La importancia de las TIC y su incursión en el ámbito educativo es indiscutible,


imparable y, además, necesaria. Sin embargo, tal imperante necesidad no puede privarnos de
una previa reflexión de algunos elementos fundamentales. De este modo, en este trabajo se
han esbozado algunos aspectos que creo que se deben tener presente antes de llevar a cabo la
aplicación de las TIC en las aulas. Se ha partido ya de la idea de la necesidad de éstas, ya que
creo que sería absurdo dejar al margen unas herramientas que cada día se hacen más presentes
en nuestra sociedad y de las que día a día se está demostrando su eficacia y utilidad. Pero,
ante todo, he querido hacer referencia a estos aspectos por una cuestión de justicia. No es
justo que el fervor por las nuevas tecnologías nos ciegue hasta el punto de cometer un grave
error con ellas. El uso indiscriminado, injustificado o desestructurado de las TIC nos podría
conducir a un falso fracaso. Y digo falso porque en realidad el fallo no estaría en los
resultados que éstas nos ofrecen, sino en los docentes que no han sabido aplicarlas del modo
más conveniente. Así, se hace imprescindible la previa reflexión con el objetivo de asumir los
retos pero, sobre todo, para saber potenciar los aspectos más positivos del empleo de las TIC,
sacarle el mayor provecho y, al mismo tiempo ser conscientes de los inconvenientes o
dificultades que pueden presentar, con el fin de paliar o, incluso, evitar las consecuencias.
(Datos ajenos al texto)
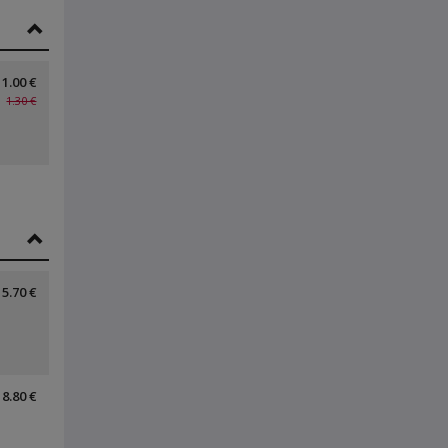
1.00 €
1.30 €
5.70 €
8.80 €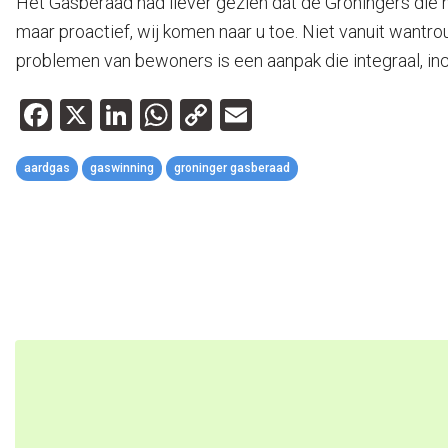
Het Gasberaad had liever gezien dat de Groningers die
maar proactief, wij komen naar u toe. Niet vanuit wantr
problemen van bewoners is een aanpak die integraal, inclu
Facebook
X
LinkedIn
WhatsApp
Copy
Email
Link
aardgas
gaswinning
groninger gasberaad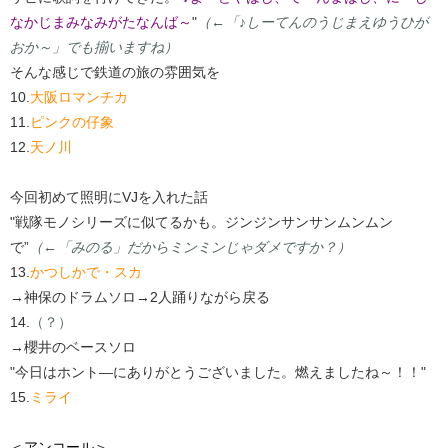
なかじまみなみがたなんば～
"
（←「♪しーてんのうじまえゆうひが
おか～」でも揃いますね）
そんな感じで鉄道の旅の雰囲気を
10.
大阪ロマンチカ
11.
ピンクの仔象
12.
天ノ川
今回初めて照明にVJを入れた話
"戦隊モノシリーズに似てるかも。ジンジンサンサンムンムン
で”
（←「みのる」だからミンミンじゃダメですか？）
13.
かつしかで・スカ
→神保のドラムソロ→2人踊りながら戻る
14.
（？）
→櫻井のベースソロ
"今日はホント―にありがとうございました。燃えましたね～！！"
15.
ミライ
＜アンコール＞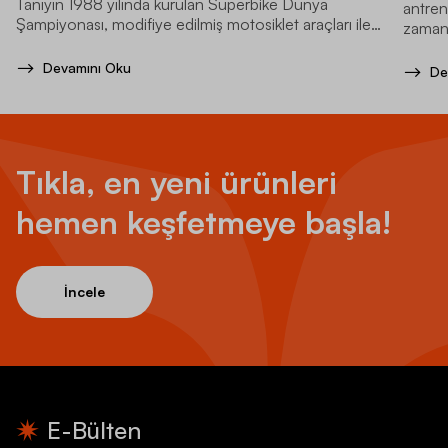
Tanıyın 1988 yılında kurulan Superbike Dünya
antren
Şampiyonası, modifiye edilmiş motosiklet araçları ile
zamand
yapılan bir motor sporları serisidir.
Devamını Oku
De
Tıkla, en yeni ürünleri
hemen keşfetmeye başla!
İncele
E-Bülten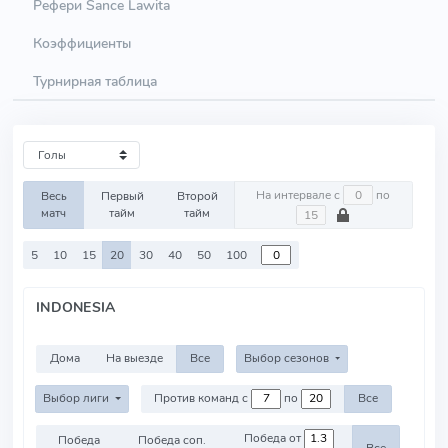
Рефери Sance Lawita
Коэффициенты
Турнирная таблица
На интервале с
по
Весь
Первый
Второй
матч
тайм
тайм
5
10
15
20
30
40
50
100
INDONESIA
Дома
На выезде
Все
Выбор сезонов
Выбор лиги
Против команд с
по
Все
Победа от
Победа
Победа соп.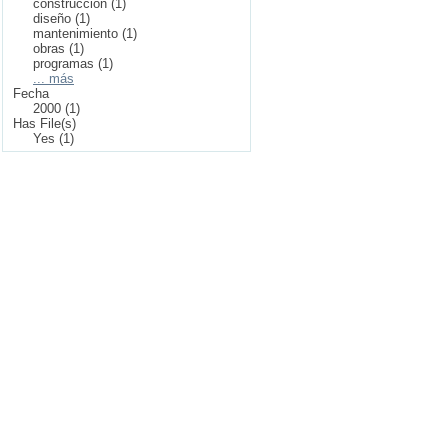
construcción (1)
diseño (1)
mantenimiento (1)
obras (1)
programas (1)
... más
Fecha
2000 (1)
Has File(s)
Yes (1)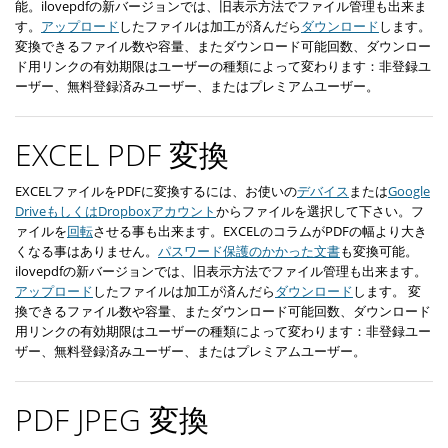
能。ilovepdfの新バージョンでは、旧表示方法でファイル管理も出来ま
す。
アップロード
したファイルは加工が済んだら
ダウンロード
します。
変換できるファイル数や容量、またダウンロード可能回数、ダウンロー
ド用リンクの有効期限はユーザーの種類によって変わります：非登録ユ
ーザー、無料登録済みユーザー、またはプレミアムユーザー。
EXCEL PDF 変換
EXCELファイルをPDFに変換するには、お使いの
デバイス
または
Google
DriveもしくはDropboxアカウント
からファイルを選択して下さい。フ
ァイルを
回転
させる事も出来ます。EXCELのコラムがPDFの幅より大き
くなる事はありません。
パスワード保護のかかった文書
も変換可能。
ilovepdfの新バージョンでは、旧表示方法でファイル管理も出来ます。
アップロード
したファイルは加工が済んだら
ダウンロード
します。 変
換できるファイル数や容量、またダウンロード可能回数、ダウンロード
用リンクの有効期限はユーザーの種類によって変わります：非登録ユー
ザー、無料登録済みユーザー、またはプレミアムユーザー。
PDF JPEG 変換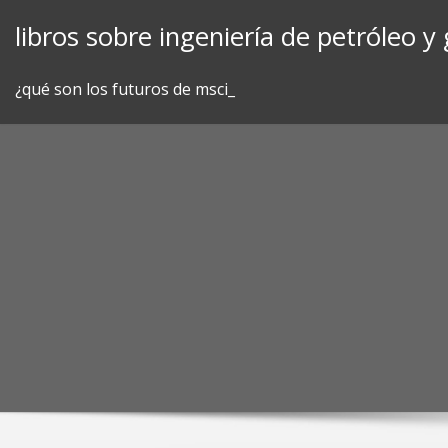
Skip
libros sobre ingeniería de petróleo y 
to
content
¿qué son los futuros de msci_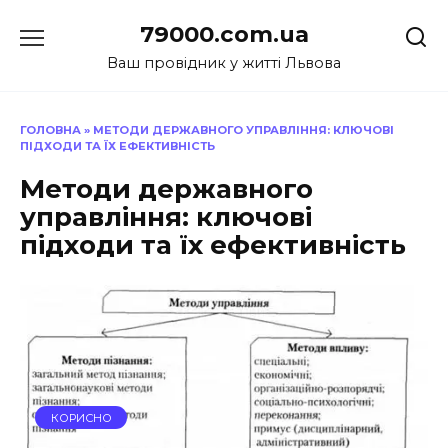
Перейти
79000.com.ua
до
вмісту
Ваш провідник у житті Львова
ГОЛОВНА
»
МЕТОДИ ДЕРЖАВНОГО УПРАВЛІННЯ: КЛЮЧОВІ
ПІДХОДИ ТА ЇХ ЕФЕКТИВНІСТЬ
Методи державного
управління: ключові
підходи та їх ефективність
КОРИСНО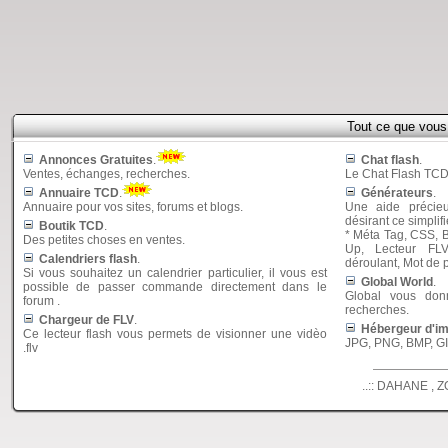
Tout ce que vou
Annonces Gratuites
.
Chat flash
.
Ventes, échanges, recherches.
Le Chat Flash TCD 
Annuaire TCD
.
Générateurs
.
Annuaire pour vos sites, forums et blogs.
Une aide précie
désirant ce simplifi
Boutik TCD
.
* Méta Tag, CSS, B
Des petites choses en ventes.
Up, Lecteur FL
Calendriers flash
.
déroulant, Mot de
Si vous souhaitez un calendrier particulier, il vous est
Global World
.
possible de passer commande directement dans le
Global vous donn
forum .
recherches.
Chargeur de FLV
.
Hébergeur d'i
Ce lecteur flash vous permets de visionner une vidèo
JPG, PNG, BMP, GIF
.flv
..:: DAHANE , Z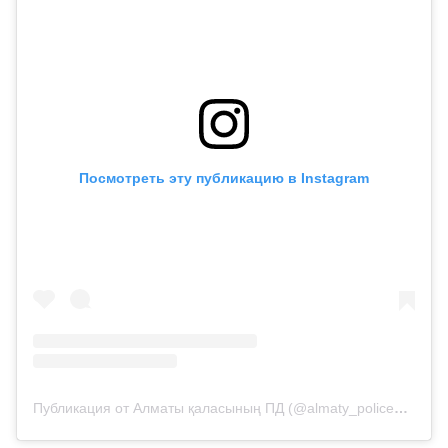
Посмотреть эту публикацию в Instagram
Публикация от Алматы қаласының ПД (@almaty_police_department)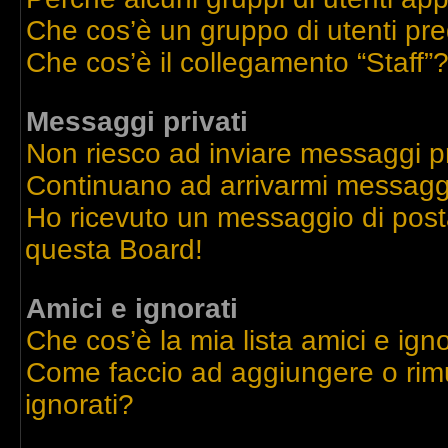
Che cos’è un gruppo di utenti pre
Che cos’è il collegamento “Staff”
Messaggi privati
Non riesco ad inviare messaggi pr
Continuano ad arrivarmi messaggi 
Ho ricevuto un messaggio di post
questa Board!
Amici e ignorati
Che cos’è la mia lista amici e igno
Come faccio ad aggiungere o rimu
ignorati?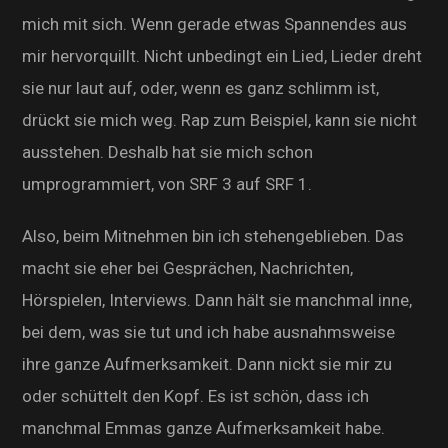
mich mit sich. Wenn gerade etwas Spannendes aus
mir hervorquillt. Nicht unbedingt ein Lied, Lieder dreht
sie nur laut auf, oder, wenn es ganz schlimm ist,
drückt sie mich weg. Rap zum Beispiel, kann sie nicht
ausstehen. Deshalb hat sie mich schon
umprogrammiert, von SRF 3 auf SRF 1.
Also, beim Mitnehmen bin ich stehengeblieben. Das
macht sie eher bei Gesprächen, Nachrichten,
Hörspielen, Interviews. Dann hält sie manchmal inne,
bei dem, was sie tut und ich habe ausnahmsweise
ihre ganze Aufmerksamkeit. Dann nickt sie mir zu
oder schüttelt den Kopf. Es ist schön, dass ich
manchmal Emmas ganze Aufmerksamkeit habe.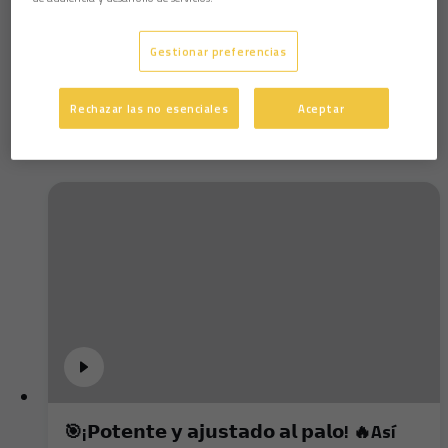
Gestionar preferencias
Directo | La previa cadista
Rechazar las no esenciales
Aceptar
🎯¡𝗣𝗼𝘁𝗲𝗻𝘁𝗲 𝘆 𝗮𝗷𝘂𝘀𝘁𝗮𝗱𝗼 𝗮𝗹 𝗽𝗮𝗹𝗼! 🔥Así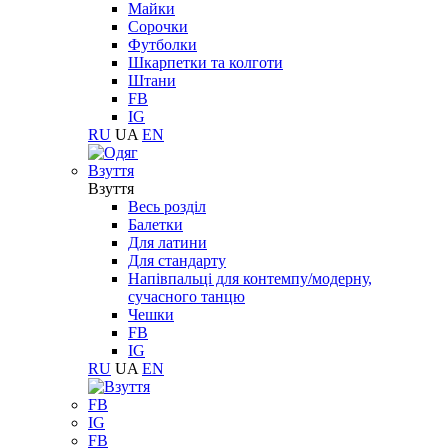
Майки
Сорочки
Футболки
Шкарпетки та колготи
Штани
FB
IG
RU
UA
EN
Взуття
Взуття
Весь розділ
Балетки
Для латини
Для стандарту
Напівпальці для контемпу/модерну,
сучасного танцю
Чешки
FB
IG
RU
UA
EN
FB
IG
FB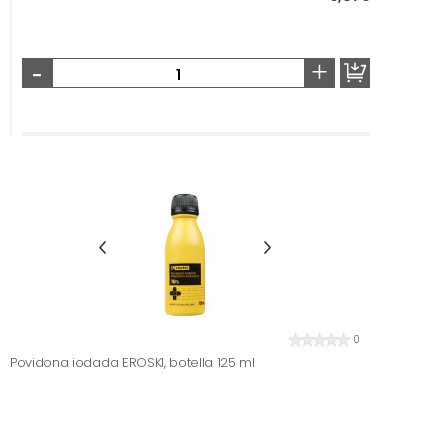
-
+
0
Povidona iodada EROSKI, botella 125 ml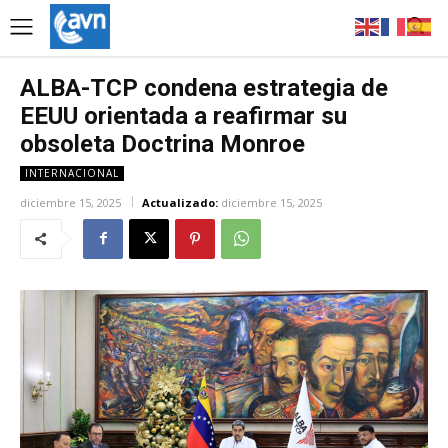
ALBA-TCP condena estrategia de
EEUU orientada a reafirmar su
obsoleta Doctrina Monroe
INTERNACIONAL
diciembre 15, 2025
Actualizado:
diciembre 15, 2025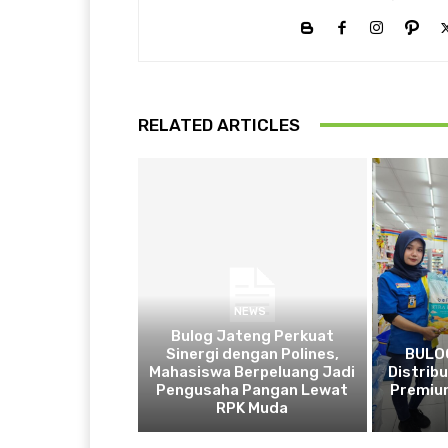
RELATED ARTICLES
NEWS
Bulog Jateng Perkuat
Sinergi dengan Polines,
BULOG
Mahasiswa Berpeluang Jadi
Distrib
Pengusaha Pangan Lewat
Premium
RPK Muda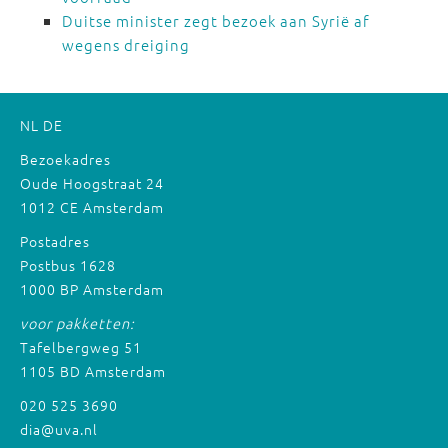
Duitse minister zegt bezoek aan Syrië af
wegens dreiging
NL
DE
Bezoekadres
Oude Hoogstraat 24
1012 CE Amsterdam
Postadres
Postbus 1628
1000 BP Amsterdam
voor pakketten:
Tafelbergweg 51
1105 BD Amsterdam
020 525 3690
dia@uva.nl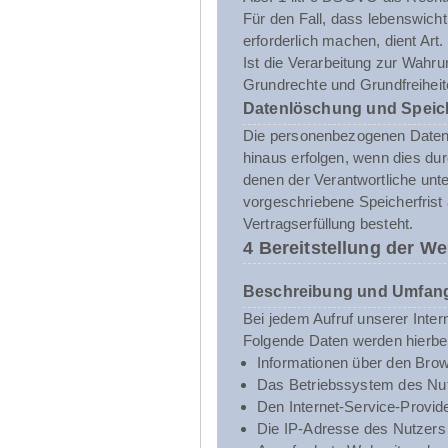
Für den Fall, dass lebenswich
erforderlich machen, dient Art
Ist die Verarbeitung zur Wahru
Grundrechte und Grundfreiheite
Datenlöschung und Speic
Die personenbezogenen Daten d
hinaus erfolgen, wenn dies du
denen der Verantwortliche unt
vorgeschriebene Speicherfrist 
Vertragserfüllung besteht.
4 Bereitstellung der We
Beschreibung und Umfang
Bei jedem Aufruf unserer Inte
Folgende Daten werden hierbe
Informationen über den Brow
Das Betriebssystem des Nut
Den Internet-Service-Provid
Die IP-Adresse des Nutzers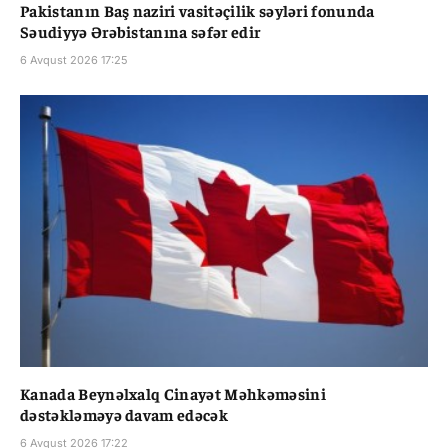
Pakistanın Baş naziri vasitəçilik səyləri fonunda
Səudiyyə Ərəbistanına səfər edir
6 Avqust 2026 17:25
Kanada Beynəlxalq Cinayət Məhkəməsini
dəstəkləməyə davam edəcək
6 Avqust 2026 17:22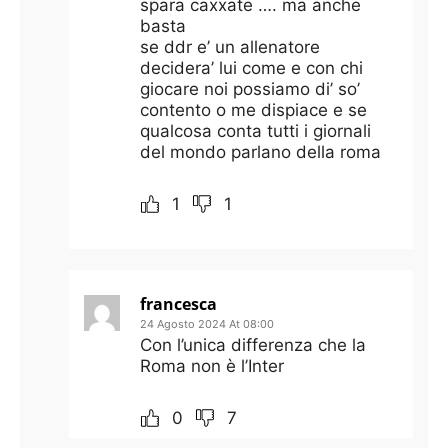
spara caxxate …. ma anche
basta
se ddr e’ un allenatore
decidera’ lui come e con chi
giocare noi possiamo di’ so’
contento o me dispiace e se
qualcosa conta tutti i giornali
del mondo parlano della roma
1
1
francesca
24 Agosto 2024 At 08:00
Con l’unica differenza che la
Roma non è l’Inter
0
7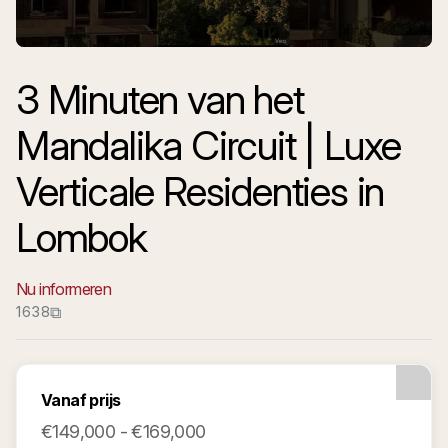
3 Minuten van het
Mandalika Circuit | Luxe
Verticale Residenties in
Lombok
Nu informeren
1638
⧉
Vanaf prijs
€149,000 - €169,000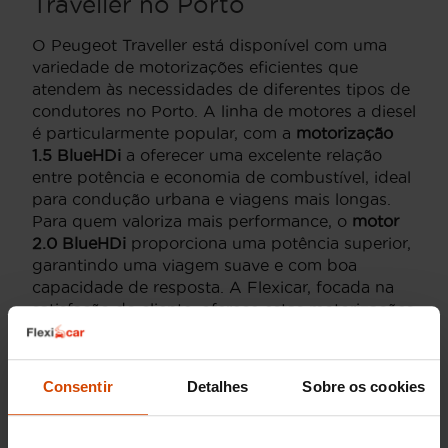
Traveller no Porto
O Peugeot Traveller está disponível com uma
variedade de motorizações eficientes que
atendem às necessidades de diferentes tipos de
condutores no Porto. A linha de motores a diesel
é particularmente popular, com a
motorização
1.5 BlueHDi
a oferecer uma excelente relação
entre potência e economia de combustível, ideal
para condução urbana e viagens mais longas.
Para quem valoriza mais performance, o
motor
2.0 BlueHDi
proporciona uma potência superior,
garantindo uma viagem suave e com boa
capacidade de resposta. A Flexicar, focada na
satisfação do cliente, oferece estas motorizações
em veículos usados de qualidade e prontos para
utilização imediata. Escolher um Peugeot
Traveller em segunda mão é uma escolha
Consentir
Detalhes
Sobre os cookies
inteligente para quem valoriza eficiência e
espaço.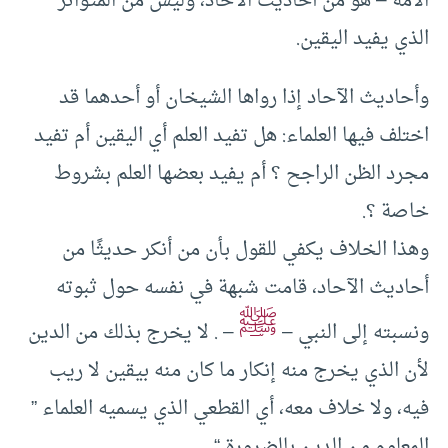
الأمة – هو من أحاديث الآحاد، وليس من المتواتر
الذي يفيد اليقين.
وأحاديث الآحاد إذا رواها الشيخان أو أحدهما قد
اختلف فيها العلماء: هل تفيد العلم أي اليقين أم تفيد
مجرد الظن الراجح ؟ أم يفيد بعضها العلم بشروط
خاصة ؟.
وهذا الخلاف يكفي للقول بأن من أنكر حديثًا من
أحاديث الآحاد، قامت شبهة في نفسه حول ثبوته
ﷺ
ونسبته إلى النبي –
– . لا يخرج بذلك من الدين
لأن الذي يخرج منه إنكار ما كان منه بيقين لا ريب
فيه، ولا خلاف معه، أي القطعي الذي يسميه العلماء ”
المعلوم من الدين بالضرورة “.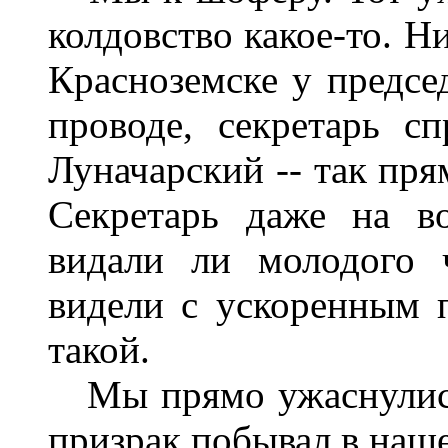
колдовство какое-то. Н
Красноземске у предсе
проводе, секретарь сп
Луначарский -- так пря
Секретарь даже на во
видали ли молодого ч
видели с ускоренным п
такой.
Мы прямо ужаснулись.
призрак побывал в наше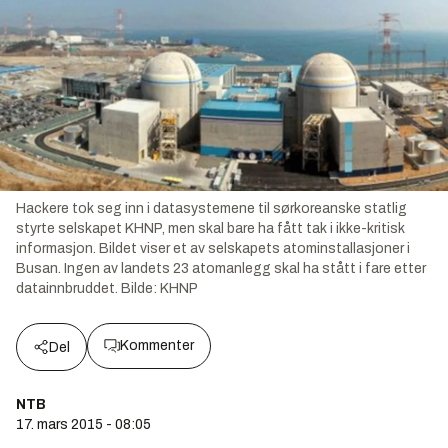
Hackere tok seg inn i datasystemene til sørkoreanske statlig
styrte selskapet KHNP, men skal bare ha fått tak i ikke-kritisk
informasjon. Bildet viser et av selskapets atominstallasjoner i
Busan. Ingen av landets 23 atomanlegg skal ha stått i fare etter
datainnbruddet.
Bilde:
KHNP
Kommenter
Del
NTB
17. mars 2015 - 08:05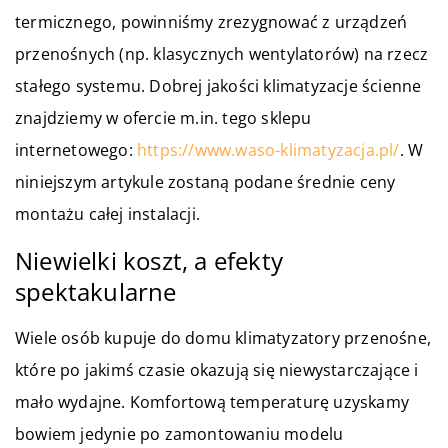
termicznego, powinniśmy zrezygnować z urządzeń
przenośnych (np. klasycznych wentylatorów) na rzecz
stałego systemu. Dobrej jakości klimatyzacje ścienne
znajdziemy w ofercie m.in. tego sklepu
internetowego:
https://www.waso-klimatyzacja.pl/
. W
niniejszym artykule zostaną podane średnie ceny
montażu całej instalacji.
Niewielki koszt, a efekty
spektakularne
Wiele osób kupuje do domu klimatyzatory przenośne,
które po jakimś czasie okazują się niewystarczające i
mało wydajne. Komfortową temperaturę uzyskamy
bowiem jedynie po zamontowaniu modelu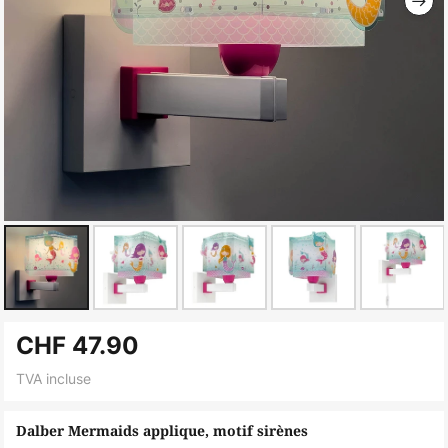
Skip
CHF 47.90
to
the
TVA incluse
beginning
of
Dalber Mermaids applique, motif sirènes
Por último, querría señalar que la previa consideración de los aspectos aquí señalados
debería hacerse independientemente del nivel formativo o del grado de aplicación, ya sea total
o parcial, puesto que en todos los niveles y situaciones se pretende alcanzar una docencia de
calidad. En este trabajo no he hecho ninguna referencia explícita a ello, sin embargo, debo
señalar que mi experiencia como profesora de Educación Secundaria Obligatoria y también
como estudiante virtual en la UOC ha condicionado, sin lugar a dudas, mi trabajo. La
combinación de ambas experiencias ha sido crucial para asimilar la importancia de las TIC en
la docencia. Las TIC se han convertido en una herramienta de una gran fuerza, eficacia y
utilidad de la que todos deberíamos servirnos.